His nomination is endorsed not just by conservative Republicans but by Democrats such as former U.S. Sen. Bill Hathaway of Maine, former U.S. Attorney Griffin Bell, liberal Pentagon Papers attorney Floyd Abrams, and Thurgood Marshall Jr. Why, then, should it be politically tough to stand with such a nominee?

THE UNDERLYING PRINCIPLES OF THIS situation are these: First, a man who has served his country long and well and with integrity, who is by all accounts well credentialed, and who has already once been approved by the Senate Judiciary Committee, deserves to have the full Senate debate his nomination — especially when the only black mark against him isn’t black at all, but a record of taking seriously his job as an attorney trying to figure out the new rules in a war against terrorists who would destroy our American freedoms and our lives.
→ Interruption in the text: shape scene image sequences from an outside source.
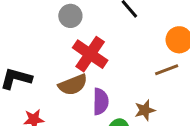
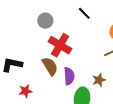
brown semicircle: (73, 85) -> (50, 66), turned -96

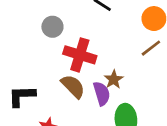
brown star: (99, 80) -> (114, 79), moved

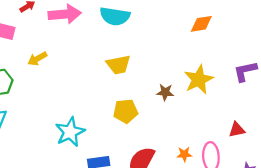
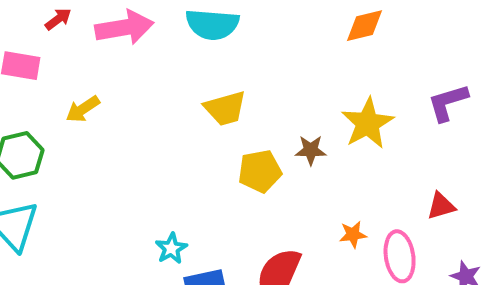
yellow pentagon: (126, 111) -> (260, 171), moved
cyan star: (70, 132) -> (171, 248), moved, size x0.6
orange star: (184, 154) -> (353, 234), moved

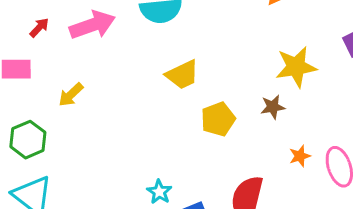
yellow star: (368, 123) -> (296, 67), turned 30
brown star: (311, 150) -> (273, 107), moved

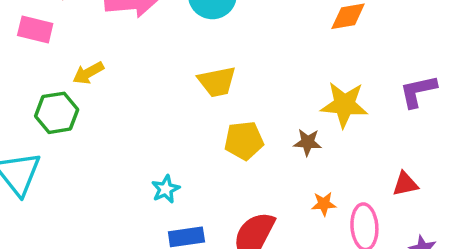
green hexagon: (28, 140) -> (57, 113), moved
cyan star: (159, 192) -> (166, 189), moved

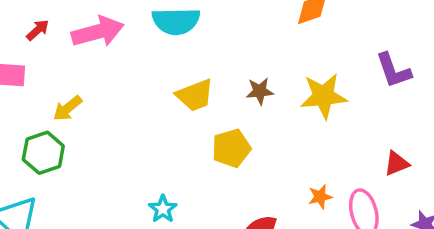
purple L-shape: (418, 91) -> (393, 70), turned -87
brown star: (308, 142) -> (260, 91), moved

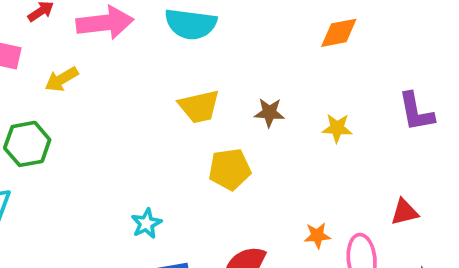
yellow star: (324, 96) -> (337, 128), size x0.6
yellow arrow: (68, 108) -> (62, 79), moved

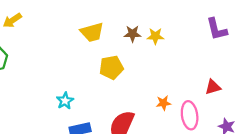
yellow star: (337, 128) -> (155, 36), moved

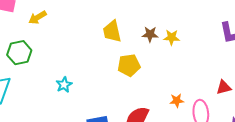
yellow trapezoid: (92, 32) -> (112, 31), turned 90
cyan star: (65, 101) -> (64, 85), moved

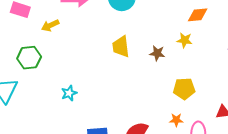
yellow star: (172, 37) -> (185, 40), moved
yellow pentagon: (129, 65) -> (184, 89), moved

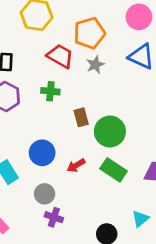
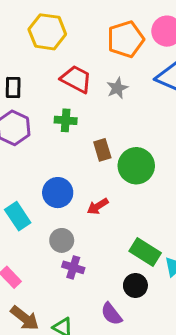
orange pentagon: (89, 33) -> (126, 39), moved
green rectangle: (114, 170) -> (145, 252), moved

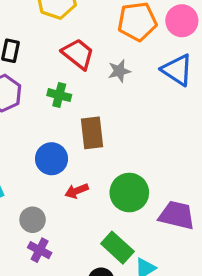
brown rectangle: (102, 150) -> (92, 133), size x1.4
green circle: (136, 166) -> (129, 193), moved
blue circle: (58, 193) -> (52, 159), moved

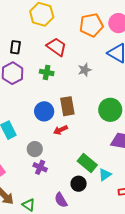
gray star: (119, 71) -> (85, 70), moved
brown rectangle: (92, 133) -> (67, 106), moved
green circle: (129, 193) -> (110, 110), moved

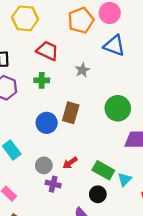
brown rectangle: (67, 106) -> (71, 113), turned 36
red arrow: (60, 130) -> (70, 163), moved

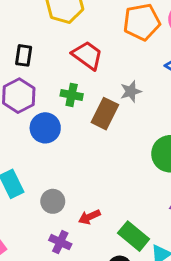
brown rectangle: (71, 113) -> (105, 114), moved
blue circle: (47, 123) -> (45, 128), moved
gray circle: (44, 165) -> (53, 201), moved

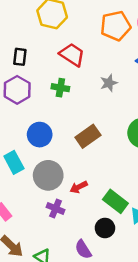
brown rectangle: (105, 114) -> (88, 136), moved, turned 30
blue circle: (45, 128) -> (40, 135), moved
gray circle: (53, 201) -> (48, 175), size x1.5

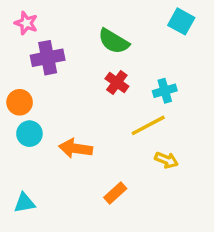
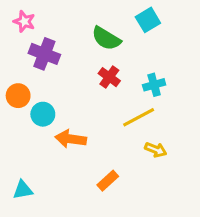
cyan square: (181, 21) -> (148, 20), moved, turned 30
purple cross: (48, 58) -> (44, 54), turned 32
cyan circle: (29, 134) -> (43, 114), moved

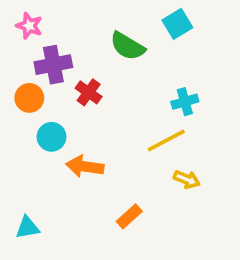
purple cross: (44, 54) -> (53, 65), turned -32
red cross: (109, 77) -> (89, 92), moved
orange circle: (18, 96) -> (29, 98), moved

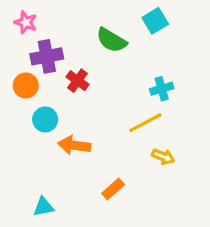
cyan triangle: (27, 228) -> (44, 207), moved

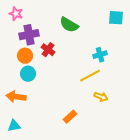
cyan square: (155, 21) -> (116, 18), moved, turned 35
orange circle: (26, 85) -> (25, 56), moved
orange arrow: (74, 145) -> (16, 97), moved
cyan triangle: (44, 207) -> (14, 126), moved

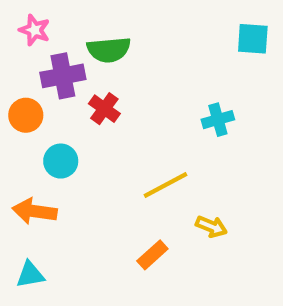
green semicircle: (69, 25) -> (109, 50), moved, turned -36
orange circle: (25, 56) -> (26, 115), moved
yellow line: (90, 76) -> (166, 185), moved
yellow arrow: (101, 97) -> (211, 227), moved

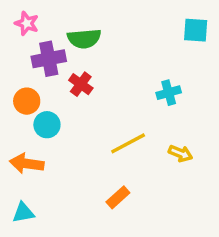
orange circle: (26, 115) -> (27, 101), moved
yellow arrow: (211, 227) -> (180, 153), moved

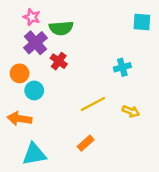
pink star: (27, 23) -> (32, 17), moved
purple cross: (49, 59) -> (35, 43), turned -30
cyan triangle: (23, 213) -> (34, 154), moved, size x1.5

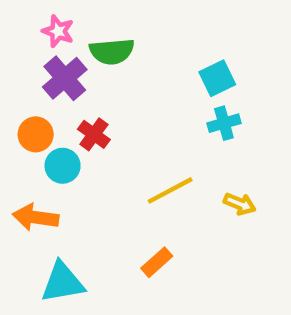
cyan square: (142, 22) -> (217, 78), moved, turned -30
red cross: (59, 61) -> (94, 134), moved

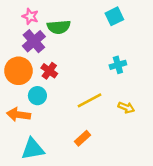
cyan square: (217, 78) -> (114, 16), moved
orange circle: (36, 134) -> (18, 71), size x1.5
cyan circle: (63, 166) -> (37, 96), moved

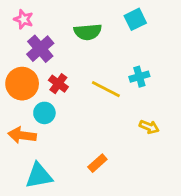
pink star: (30, 16) -> (23, 19), moved
green semicircle: (59, 27) -> (88, 32), moved
yellow line: (90, 100) -> (106, 89), moved, turned 55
Second, judicial nominees who reach the floor are entitled, by 214 years of tradition and by clear intent of the Constitution and the explanations of the Founders, to an actual, up-or-down, vote-by-simple-majority on the floor of the Senate. My Republican colleagues who abide by unconstitutional filibusters of judicial nominees are defending never-before-used senatorial “prerogatives” against the clarion call of fidelity to constitutional intent — the intent being that judicial nominees be accepted or rejected by majority vote.

The amazing thing is that, as is so often the case, the principles involved actually complement the politics involved, and both are supported by the actual substance of the dispute — and yet my colleagues, out of fear of Abu Ghraib, are forswearing substance, principle and politics at the same time.

Demagogues might accuse my colleagues who oppose Captain Haynes of being “soft on terrorism.” But at the very least, my colleagues’ logic and principles are soft-headed. In contrast, it is the voters who might give them a hard time, a deservedly hard time, for blocking a nominee who is superbly qualified for the bench and who has helped keep us all safe from terrorists’ murderous schemes.